As you might guess, alterations in cell signaling pathways are responsible for many human diseases, some of which I've already alluded to, and are thus clinically very important.. As I mentioned in an earlier lecture many drugs and toxins--such as cholera toxin, pertussis toxin, caffeine, etc.--alter the concentration of second messengers and thus alter cellular metabolism. One of the most widespread human diseases, and the main cause of blindness and still a major cause of death in the US is diabetes, which is a group of conditions that disrupt the regulation of blood glucose levels. Constitutively elevated levels of glucose in the bloodstream cause substantial long-term health problems, including kidney and eye damage. Some forms of diabetes are caused by destruction of the beta cells of the pancreas that produce insulin; it's thought but not known for sure, that destruction of the beta cells is an autoimmune reaction (they are destroyed by the body's own immune system) as a byproduct to a viral infection.

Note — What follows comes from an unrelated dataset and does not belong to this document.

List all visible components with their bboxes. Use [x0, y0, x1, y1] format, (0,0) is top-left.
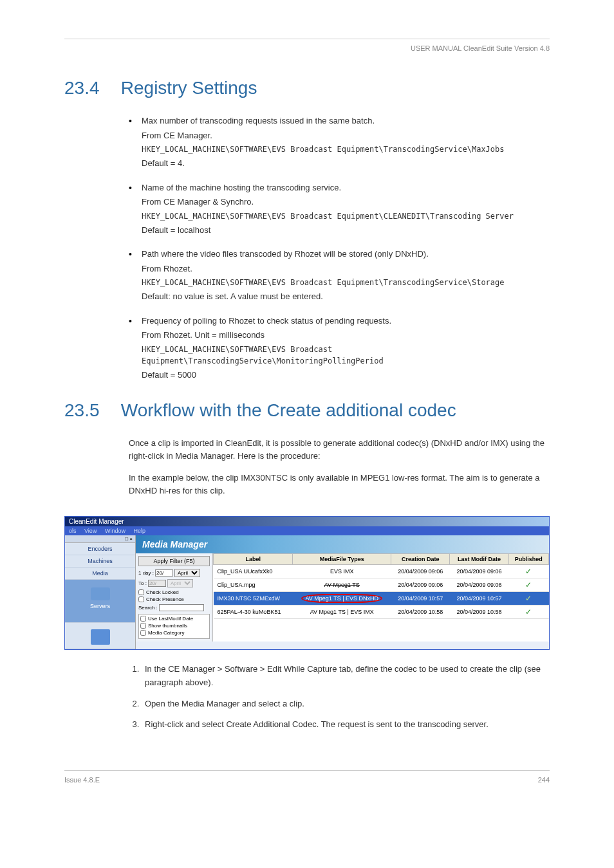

This often happens to young people and cause "juvenile diabetes", which requires constant artificial supplies of insulin, by injection or now by implanted "pumps", throughout an individual's lifetime. Other forms of diabetes (adult-onset diabetes) are caused either by defects in the insulin receptor that impede its function (these conditions can be hereditary if the defect is a caused by a mutation in the receptor gene), or by reductions in the number of insulin receptors. Adults who are chronically overweight are often overweight because they eat too much and too often--this leads to a chronically high level of glucose in their blood streams, leading their pancreas to secrete high levels of insulin constantly. The high levels of insulin lead eventually to downregulation of the numbers of insulin receptors, so that cells become insensitive to insulin. In a vicious cycle the pancreas tries to produce more insulin, target cells produce fewer receptors and eventually become insulin resistant. This can be treated either with artificial insulin, or more effectively, with weight loss.